Please transcribe the data below in full. Omit any picture you find in it.

============

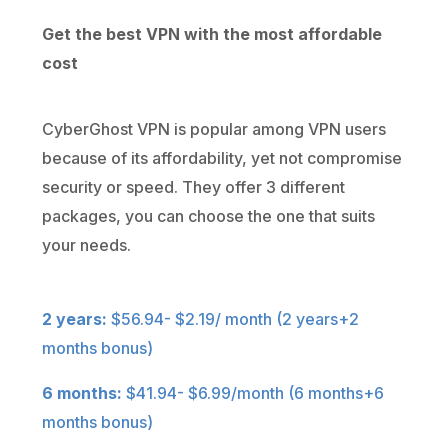
Get the best VPN with the most affordable
cost
CyberGhost VPN is popular among VPN users
because of its affordability, yet not compromise
security or speed. They offer 3 different
packages, you can choose the one that suits
your needs.
2 years:
$56.94- $2.19/ month (2 years+2
months bonus)
6 months:
$41.94- $6.99/month (6 months+6
months bonus)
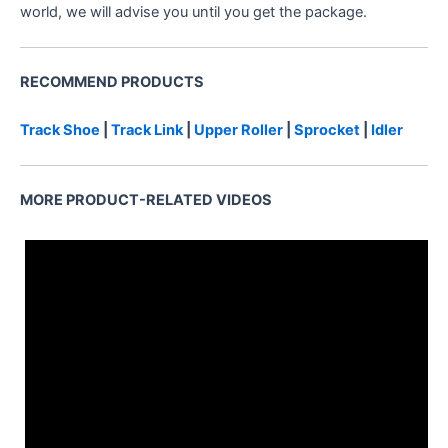
world, we will advise you until you get the package.
RECOMMEND PRODUCTS
2175000200
Track Shoe
|
Track Link
|
Upper Roller
|
Sprocket
|
Idler
MORE PRODUCT-RELATED VIDEOS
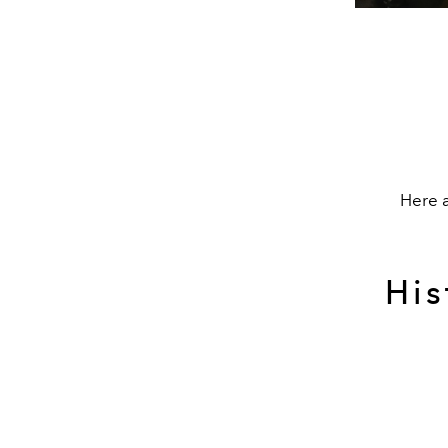
Here a
His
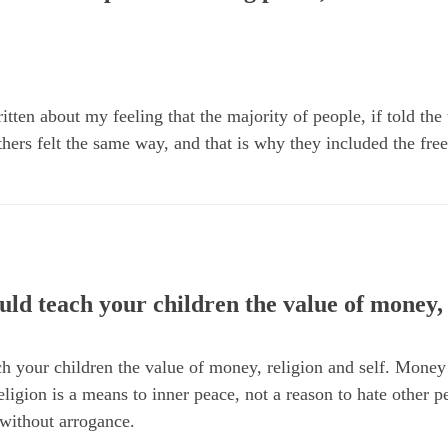
tten about my feeling that the majority of people, if told the 
hers felt the same way, and that is why they included the fre
uld teach your children the value of money, 
h your children the value of money, religion and self. Money
eligion is a means to inner peace, not a reason to hate other p
 without arrogance.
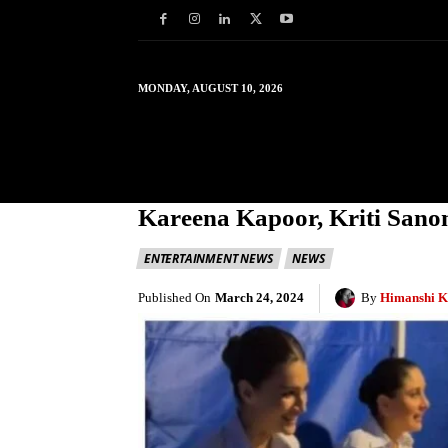
MONDAY, AUGUST 10, 2026
HOME
WORLD
IN
Kareena Kapoor, Kriti Sanon
ENTERTAINMENT NEWS
NEWS
Published On
March 24, 2024
By
Himanshi K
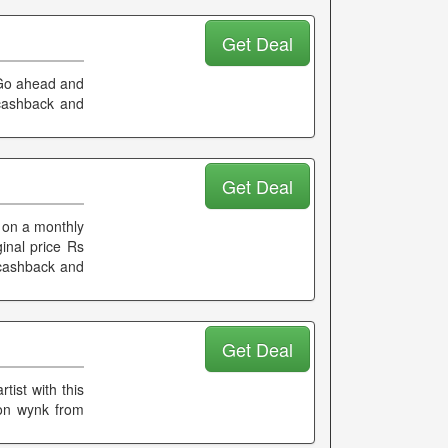
Get Deal
 Go ahead and
 cashback and
Get Deal
 on a monthly
ginal price Rs
a cashback and
Get Deal
tist with this
 on wynk from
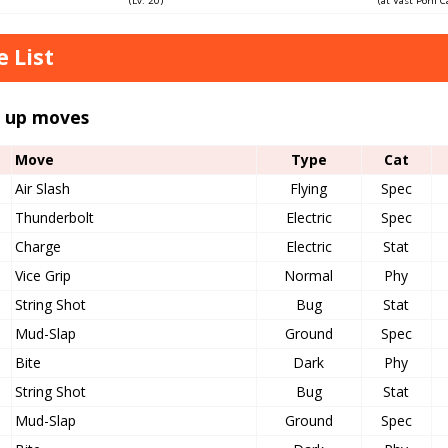
(Lv. 20)
(at Vast Poni 
 List
l up moves
Move
Type
Cat
Air Slash
Flying
Spec
Thunderbolt
Electric
Spec
Charge
Electric
Stat
Vice Grip
Normal
Phy
String Shot
Bug
Stat
Mud-Slap
Ground
Spec
Bite
Dark
Phy
String Shot
Bug
Stat
Mud-Slap
Ground
Spec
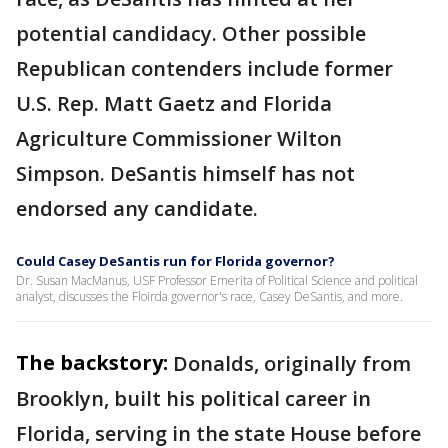
potential candidacy. Other possible
Republican contenders include former
U.S. Rep. Matt Gaetz and Florida
Agriculture Commissioner Wilton
Simpson. DeSantis himself has not
endorsed any candidate.
Could Casey DeSantis run for Florida governor?
Dr. Susan MacManus, USF Professor Emerita of Political Science and political
analyst, discusses the Floirda governor's race, Casey DeSantis, and more.
The backstory:
Donalds, originally from
Brooklyn, built his political career in
Florida, serving in the state House before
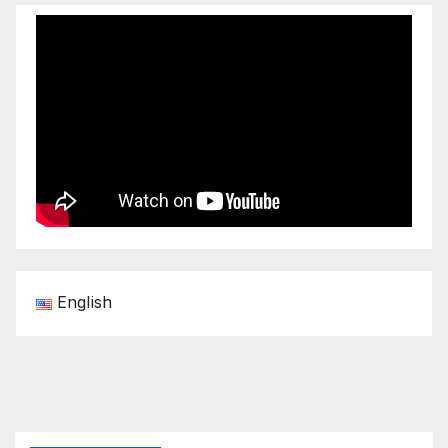
English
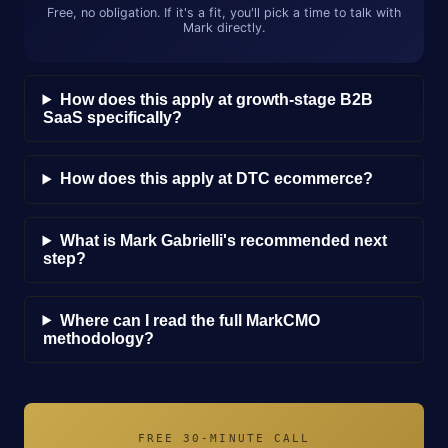
Free, no obligation. If it's a fit, you'll pick a time to talk with
Mark directly.
How does this apply at growth-stage B2B
SaaS specifically?
How does this apply at DTC ecommerce?
What is Mark Gabrielli's recommended next
step?
Where can I read the full MarkCMO
methodology?
FREE 30-MINUTE CALL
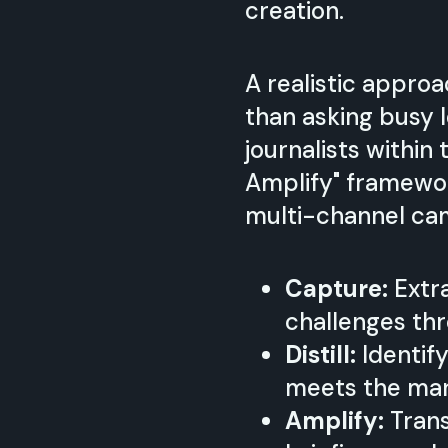
creation.
A realistic appro
than asking busy 
journalists within
Amplify" framewor
multi-channel ca
Capture:
Extra
challenges thr
Distill:
Identify
meets the mark
Amplify:
Trans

============

§ **REPLY**:
Get the best VPN with the most affordable
cost
CyberGhost VPN is popular among VPN users
because of its affordability, yet not compromise
security or speed. They offer 3 different
packages, you can choose the one that suits
your needs.
2 years:
$56.94- $2.19/ month (2 years+2
months bonus)
6 months:
$41.94- $6.99/month (6 months+6
months bonus)
world, we will advise you until you get the package.
RECOMMEND PRODUCTS
2175000200
Track Shoe
|
Track Link
|
Upper Roller
|
Sprocket
|
Idler
MORE PRODUCT-RELATED VIDEOS
Here a
His
tten about my feeling that the majority of people, if told the 
hers felt the same way, and that is why they included the fre
uld teach your children the value of money, 
h your children the value of money, religion and self. Money
eligion is a means to inner peace, not a reason to hate other p
 without arrogance.
MONDAY, AUGUST 10, 2026
HOME
WORLD
IN
Kareena Kapoor, Kriti Sanon
ENTERTAINMENT NEWS
NEWS
Published On
March 24, 2024
By
Himanshi K
Get Deal
 Go ahead and
 cashback and
Get Deal
 on a monthly
ginal price Rs
a cashback and
Get Deal
tist with this
 on wynk from
(Lv. 20)
(at Vast Poni 
 List
l up moves
Move
Type
Cat
Air Slash
Flying
Spec
Thunderbolt
Electric
Spec
Charge
Electric
Stat
Vice Grip
Normal
Phy
String Shot
Bug
Stat
Mud-Slap
Ground
Spec
Bite
Dark
Phy
String Shot
Bug
Stat
Mud-Slap
Ground
Spec
potential candidacy. Other possible
Republican contenders include former
U.S. Rep. Matt Gaetz and Florida
Agriculture Commissioner Wilton
Simpson. DeSantis himself has not
endorsed any candidate.
Could Casey DeSantis run for Florida governor?
Dr. Susan MacManus, USF Professor Emerita of Political Science and political
analyst, discusses the Floirda governor's race, Casey DeSantis, and more.
The backstory:
Donalds, originally from
Brooklyn, built his political career in
Florida, serving in the state House before
English
Free, no obligation. If it's a fit, you'll pick a time to talk with
Mark directly.
How does this apply at growth-stage B2B
SaaS specifically?
How does this apply at DTC ecommerce?
What is Mark Gabrielli's recommended next
step?
Where can I read the full MarkCMO
methodology?
FREE 30-MINUTE CALL
creation.
A realistic appro
than asking busy 
journalists within
Amplify" framewor
multi-channel ca
Capture:
Extra
challenges thr
Distill:
Identify
meets the mark
Amplify:
Trans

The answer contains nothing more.